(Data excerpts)
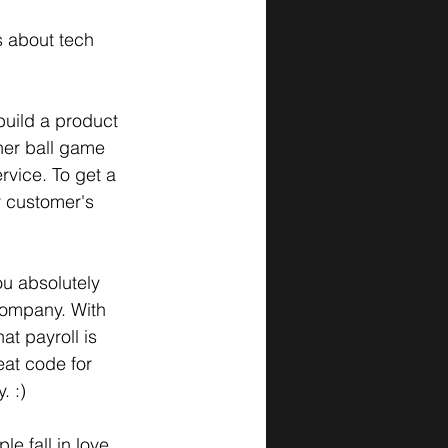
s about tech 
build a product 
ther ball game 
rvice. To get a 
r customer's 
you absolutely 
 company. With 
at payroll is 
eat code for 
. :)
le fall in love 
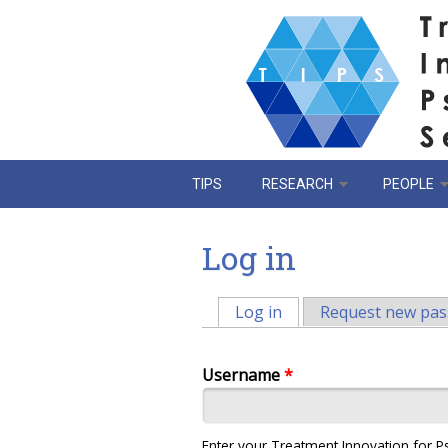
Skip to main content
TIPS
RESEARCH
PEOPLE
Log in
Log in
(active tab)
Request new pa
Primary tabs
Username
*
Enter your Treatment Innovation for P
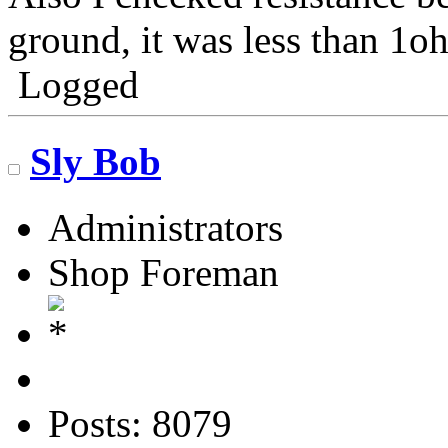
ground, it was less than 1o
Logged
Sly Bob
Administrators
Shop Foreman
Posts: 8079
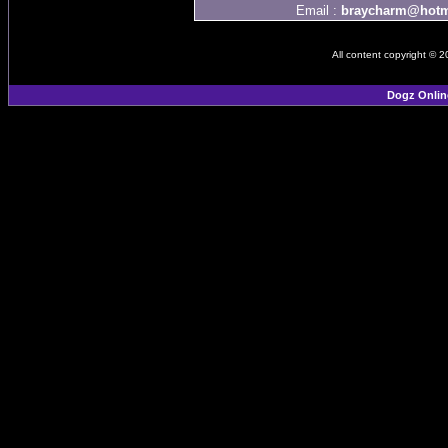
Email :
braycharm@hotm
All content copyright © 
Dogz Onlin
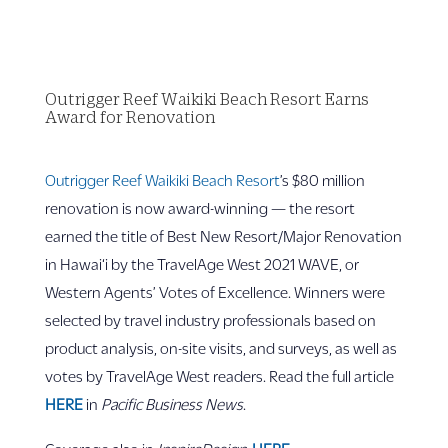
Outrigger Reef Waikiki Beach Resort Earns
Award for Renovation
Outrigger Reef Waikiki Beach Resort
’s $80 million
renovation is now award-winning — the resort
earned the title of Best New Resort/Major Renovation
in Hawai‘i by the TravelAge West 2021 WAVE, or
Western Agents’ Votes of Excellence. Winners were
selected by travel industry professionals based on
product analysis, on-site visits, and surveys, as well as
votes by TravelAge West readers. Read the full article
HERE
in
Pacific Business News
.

---

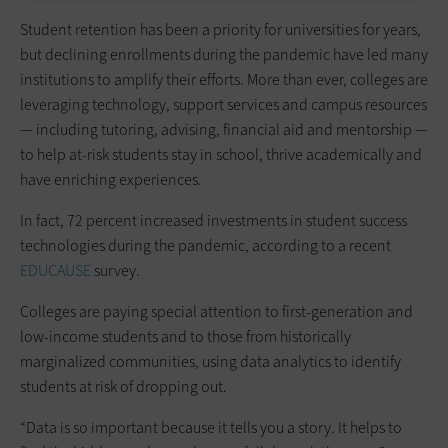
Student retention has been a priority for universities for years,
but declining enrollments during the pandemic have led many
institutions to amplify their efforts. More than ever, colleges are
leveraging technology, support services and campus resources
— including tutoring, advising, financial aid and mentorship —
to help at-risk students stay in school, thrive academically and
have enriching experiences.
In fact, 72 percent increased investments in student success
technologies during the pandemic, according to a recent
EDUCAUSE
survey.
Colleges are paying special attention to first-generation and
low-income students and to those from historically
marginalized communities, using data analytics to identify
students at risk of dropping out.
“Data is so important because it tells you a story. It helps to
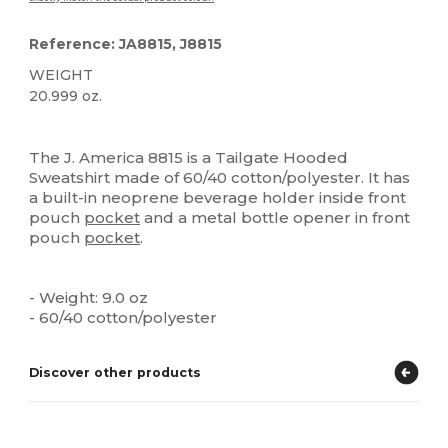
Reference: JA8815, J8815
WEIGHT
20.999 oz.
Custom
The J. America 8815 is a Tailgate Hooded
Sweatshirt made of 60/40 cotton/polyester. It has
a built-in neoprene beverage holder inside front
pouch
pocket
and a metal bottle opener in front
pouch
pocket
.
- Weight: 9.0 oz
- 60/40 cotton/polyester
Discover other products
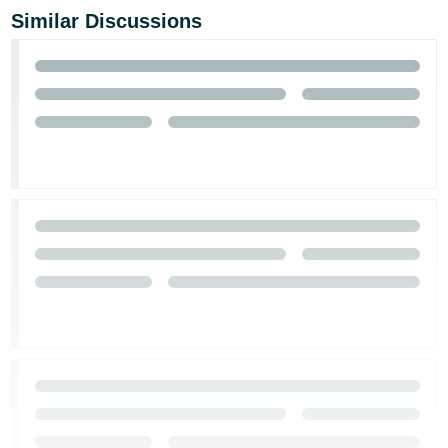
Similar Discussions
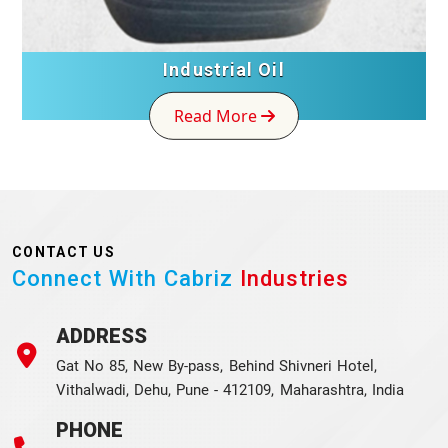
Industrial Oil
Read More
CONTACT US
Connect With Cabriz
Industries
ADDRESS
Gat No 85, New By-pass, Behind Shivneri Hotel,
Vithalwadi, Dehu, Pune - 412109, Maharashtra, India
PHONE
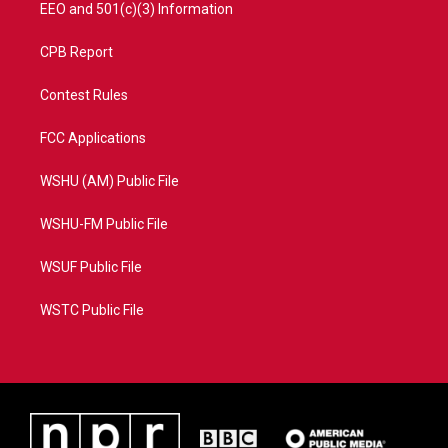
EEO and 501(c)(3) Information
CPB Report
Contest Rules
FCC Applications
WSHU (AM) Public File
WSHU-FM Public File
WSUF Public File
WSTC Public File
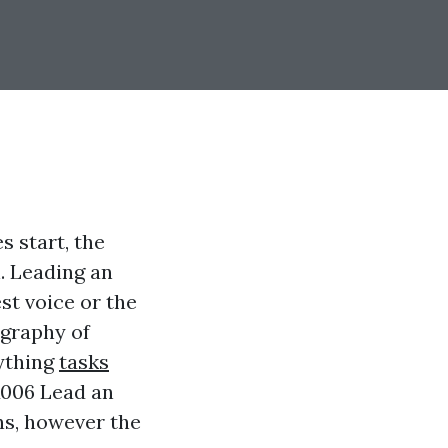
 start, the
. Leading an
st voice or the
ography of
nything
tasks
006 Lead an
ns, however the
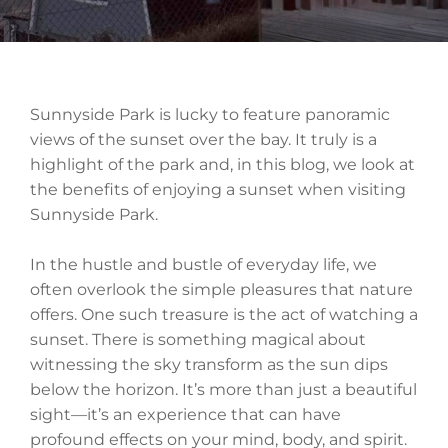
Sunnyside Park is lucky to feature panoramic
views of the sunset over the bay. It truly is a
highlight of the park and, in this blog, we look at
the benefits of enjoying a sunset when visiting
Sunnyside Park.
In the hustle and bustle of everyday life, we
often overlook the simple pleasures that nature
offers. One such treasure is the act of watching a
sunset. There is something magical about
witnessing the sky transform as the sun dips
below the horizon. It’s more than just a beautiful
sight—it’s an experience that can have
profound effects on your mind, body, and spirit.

> [WHAT YOU ARE ASKED TO DO]
Tally the lines of the entries that carry the word "Sunnyside" and say only that number.

> [SOLVED PROBLEM]
2